- MATERIAL FOR THE TASK
*** Block opens ***
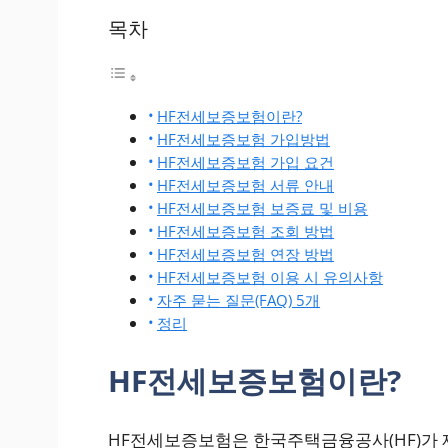
목차
HF전세보증보험이란?
HF전세보증보험 가입방법
HF전세보증보험 가입 요건
HF전세보증보험 서류 안내
HF전세보증보험 보증료 및 비용
HF전세보증보험 조회 방법
HF전세보증보험 연장 방법
HF전세보증보험 이용 시 유의사항
자주 묻는 질문(FAQ) 5개
정리
HF전세보증보험이란?
HF전세보증보험은 한국주택금융공사(HF)가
*** Block closes ***
- EXERCISE GOAL
From the line containing "HF전세보증보험 조회 방법" through the last line of the records, output each line exactly and nothing more.

- OUTPUT FOR THIS EXERCISE
HF전세보증보험 조회 방법
HF전세보증보험 연장 방법
HF전세보증보험 이용 시 유의사항
자주 묻는 질문(FAQ) 5개
정리
HF전세보증보험이란?
HF전세보증보험은 한국주택금융공사(HF)가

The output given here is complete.